SimCLR does not learn representations

436 Views Asked by At

So I'm trying to train a SimCLR network with a custom lightweight ConvNet backbone (tried it with a ResNet already) on a dataset containing first 5 letters of the alphabet out of which two are randomly selected and placed in random positions in the image. I am unsure of what augmentations to use in such a scenario, so I only use Image translation to provide some degree of difference between the augmented samples.

This sounds like an extremely trivial task, but it performs VERY poorly on a multi-label classifier built on top of the frozen pretrained network. I'm quite certain this is because of how poor the quality of representations learnt are rather than the linear classifier. This works well on a supervised classifier, obviously.

Variations I've tried till now:

  1. Made the dataset single letter, random position (multi-class) and it performed very well.
  2. Made the dataset with random letters, but same center position, and it performed well. Same augmentation mentioned above for these as well.

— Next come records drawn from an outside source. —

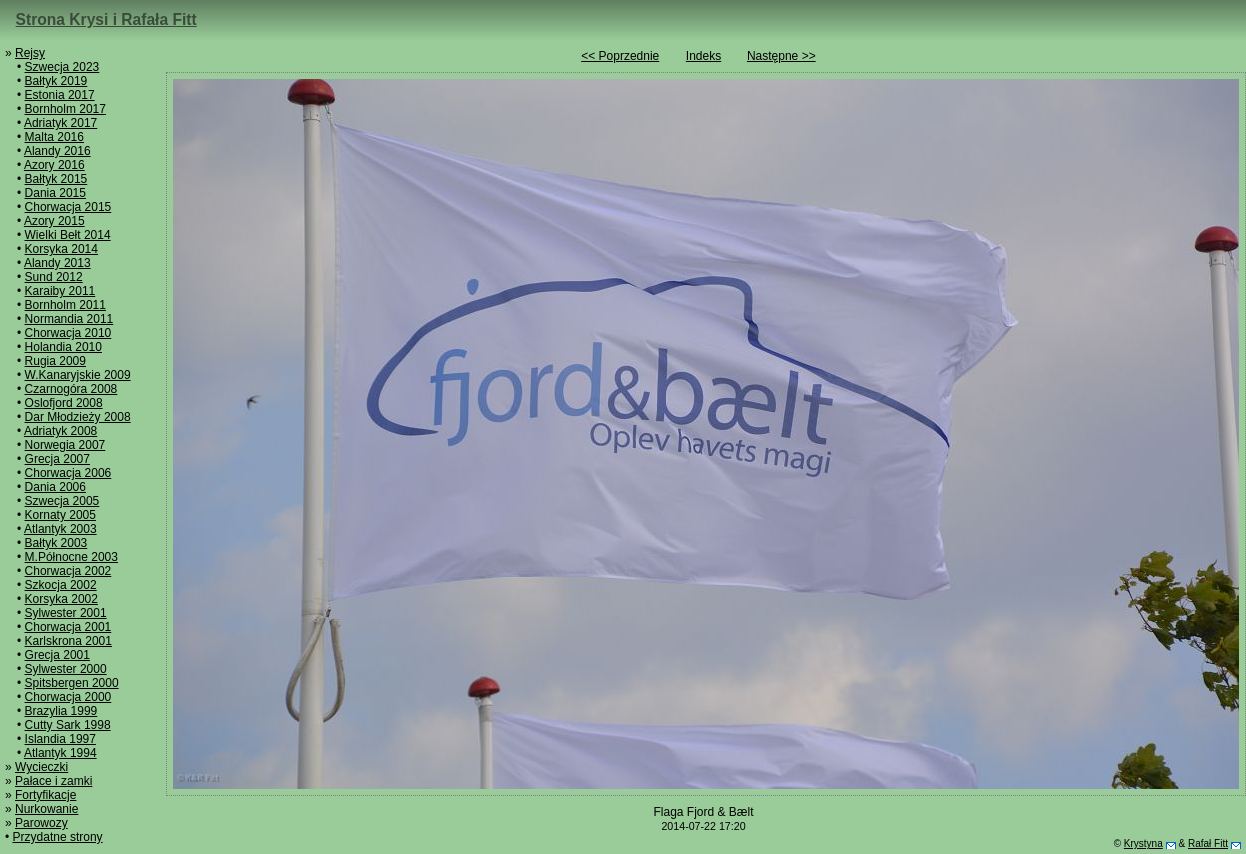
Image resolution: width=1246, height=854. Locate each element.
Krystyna (1143, 843)
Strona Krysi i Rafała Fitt (106, 19)
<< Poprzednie (620, 56)
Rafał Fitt (1208, 843)
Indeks (703, 56)
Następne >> (781, 56)
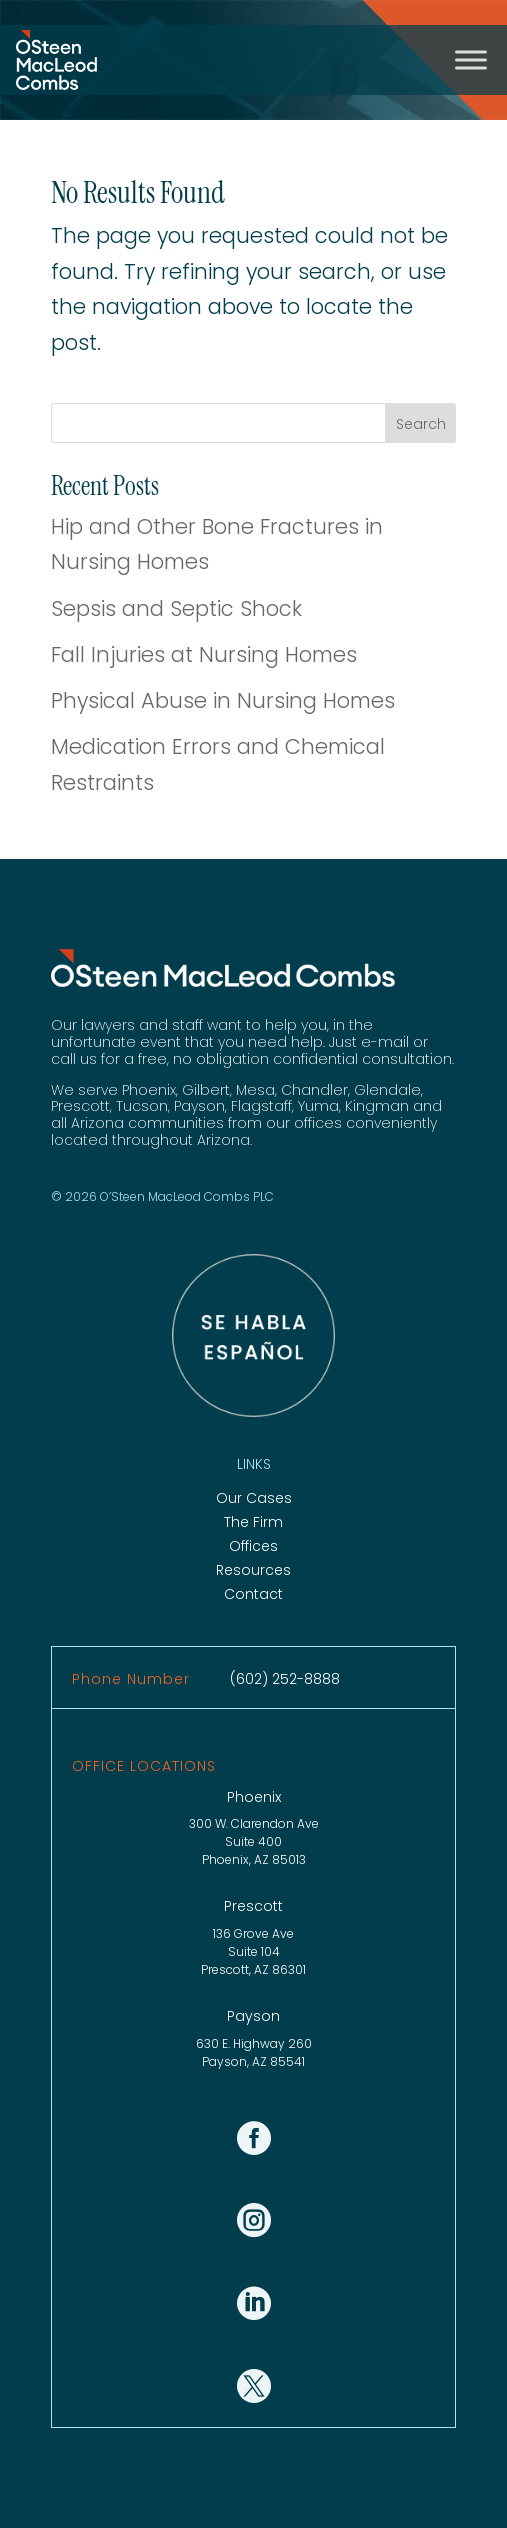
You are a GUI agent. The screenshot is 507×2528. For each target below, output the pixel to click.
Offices (253, 1546)
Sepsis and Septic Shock (176, 608)
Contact (253, 1594)
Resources (253, 1570)
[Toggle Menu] (471, 59)
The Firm (253, 1522)
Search (421, 424)
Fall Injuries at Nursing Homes (204, 654)
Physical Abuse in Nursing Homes (223, 700)
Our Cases (254, 1498)
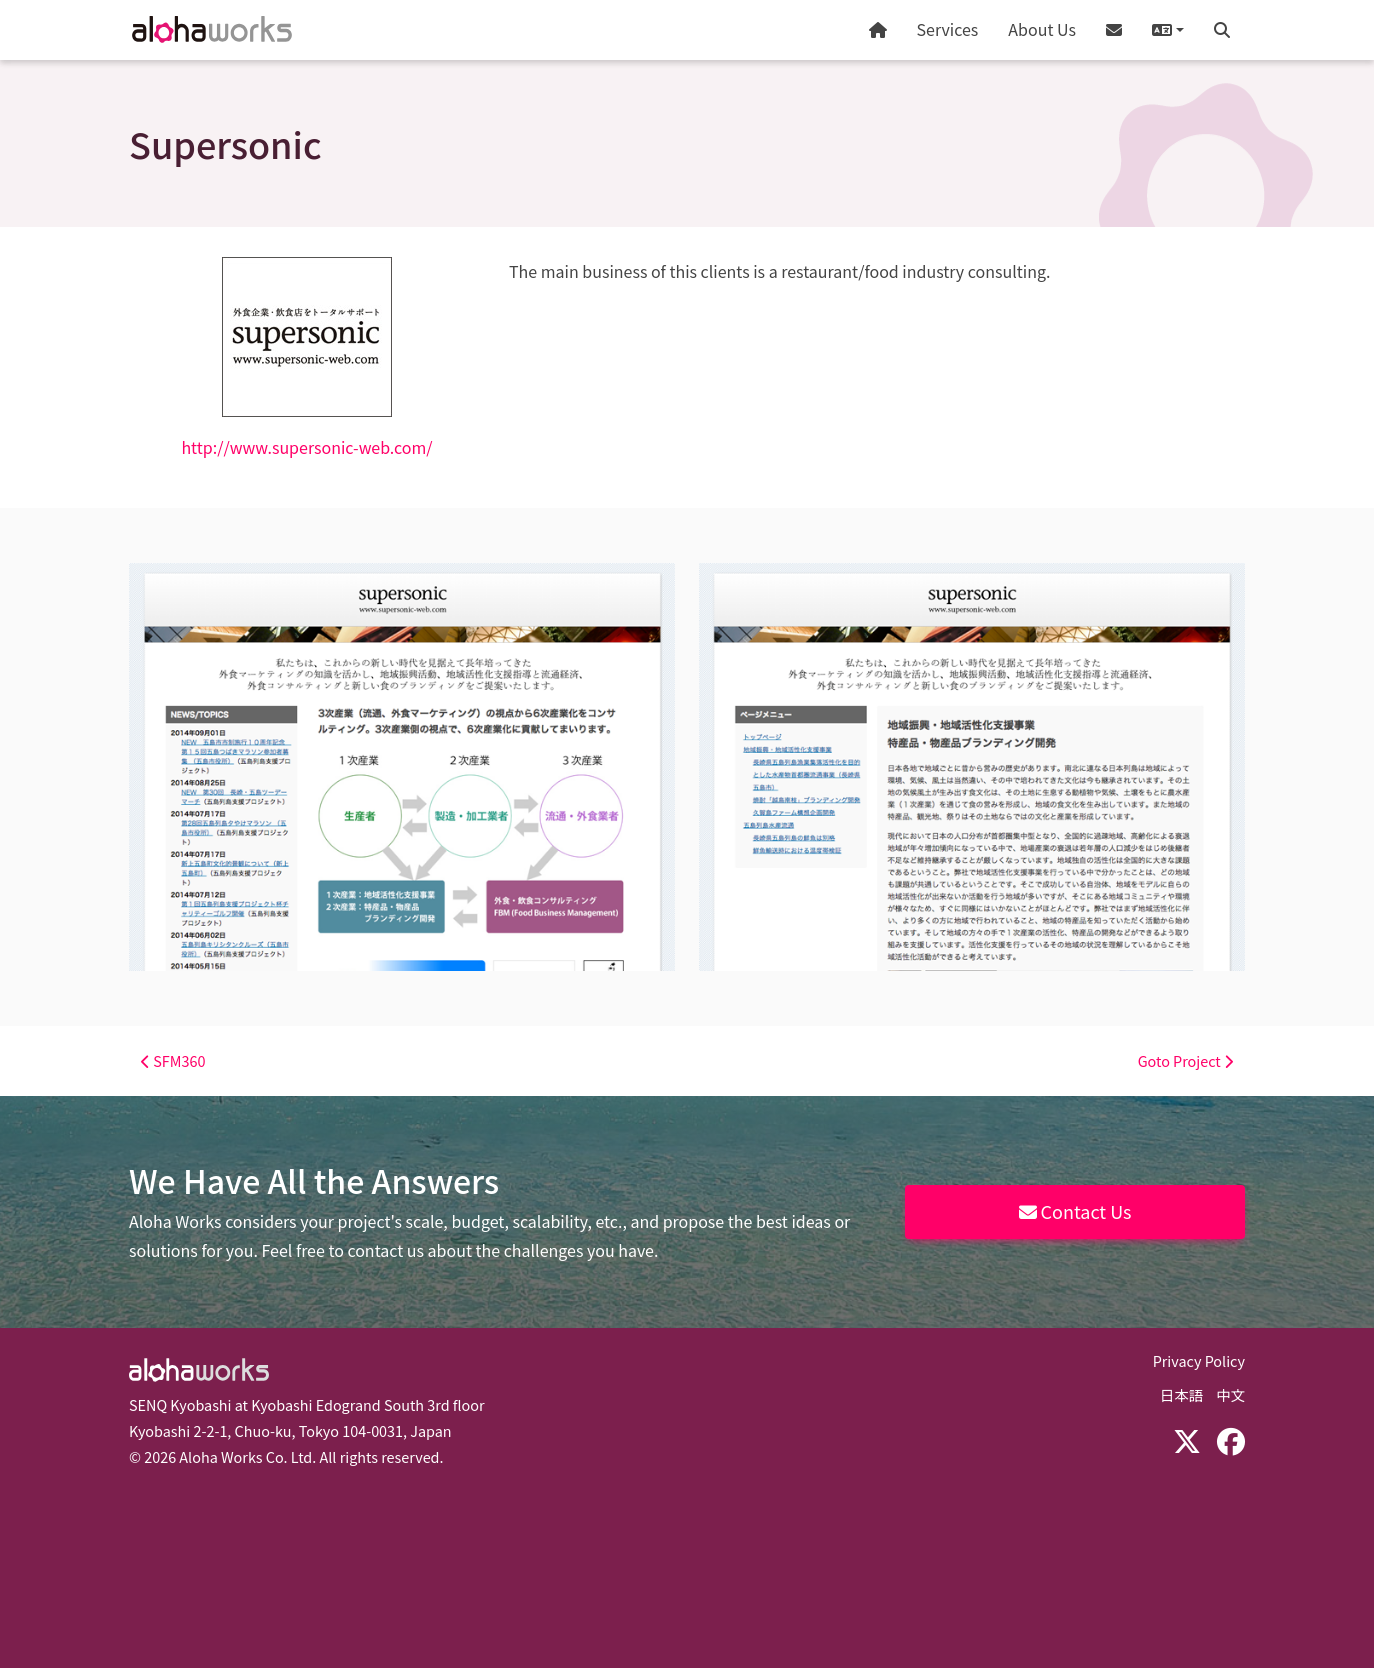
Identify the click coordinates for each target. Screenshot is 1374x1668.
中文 (1230, 1394)
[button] (1168, 30)
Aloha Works (199, 1370)
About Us (1042, 29)
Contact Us (1075, 1211)
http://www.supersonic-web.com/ (306, 447)
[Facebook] (1231, 1440)
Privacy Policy (1199, 1360)
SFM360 (173, 1060)
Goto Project (1185, 1060)
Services (948, 29)
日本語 (1181, 1394)
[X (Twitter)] (1187, 1440)
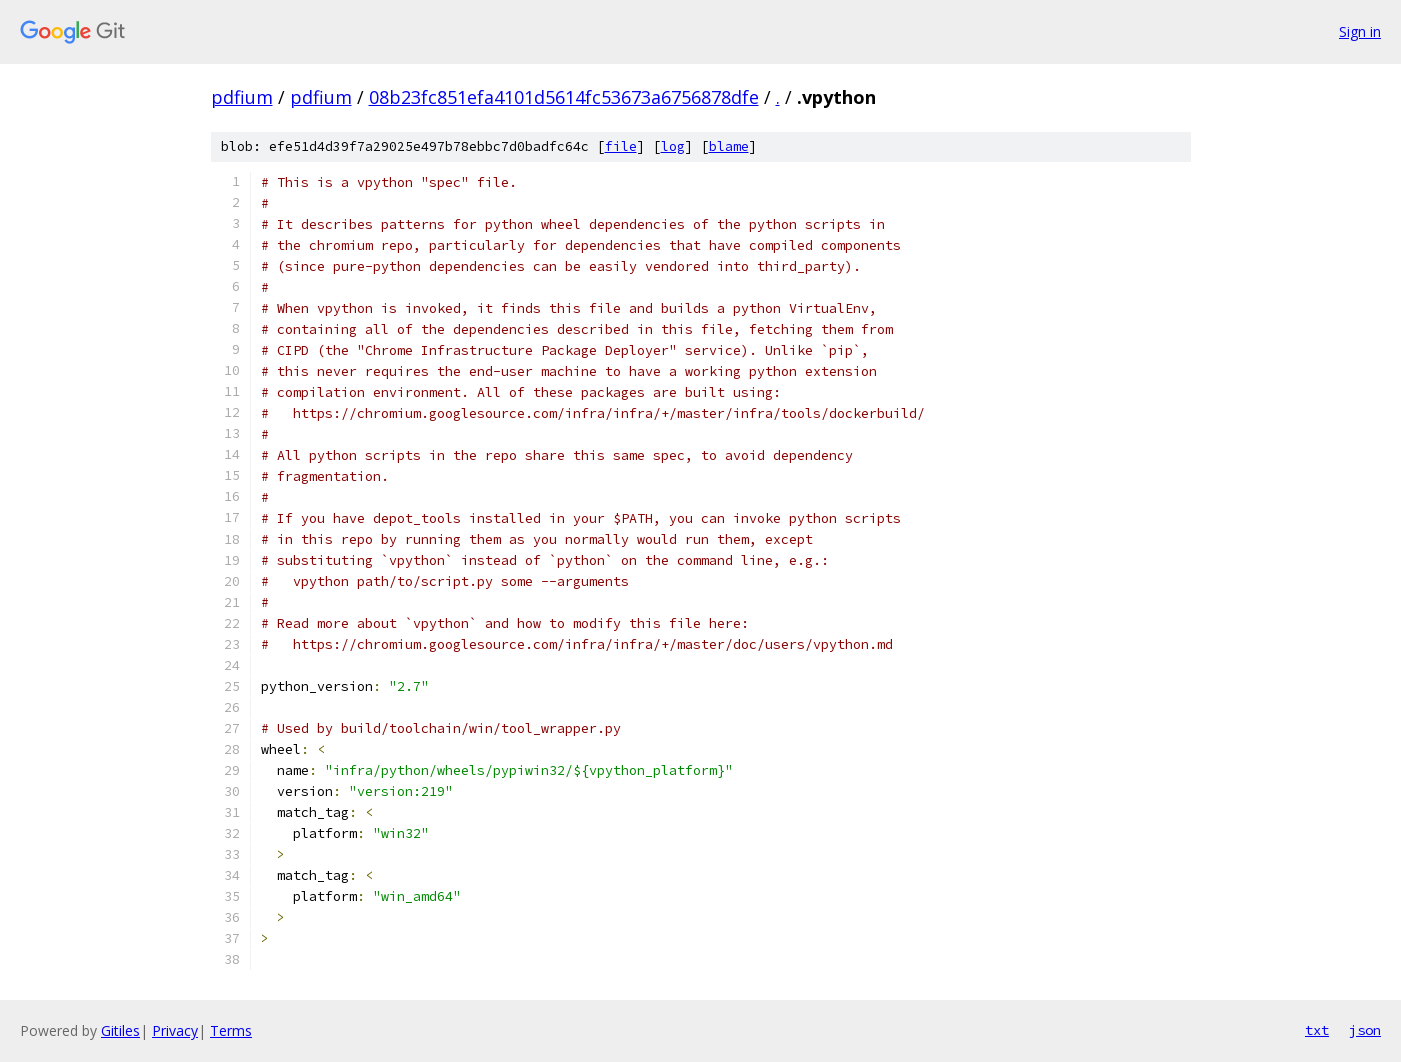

Sample image from dataset (Label here is [1, 1, 0, 0, 0] for the letters that are present)

Example

Can someone please help me figure out how to make this work?

1

There are 1 best solutions below

0
On

This is not the first time I hear of someone trying SimCLR and getting horrible results...

I have some questions:

  • Have you tried other losses for the contrastive pretraining part? How about triplet loss?
  • Are the representations normalised?
  • Are you getting good results with contrastive pretraining in the variations that you mention?
  • Are you getting good supervised classification results with both models (Resnet and custom convnet)?
  • Have you tried to visualise the features learned by the model in the conv layers?
  • You could also try to visualise the feature maps with forward hooks and see what is the network "looking at".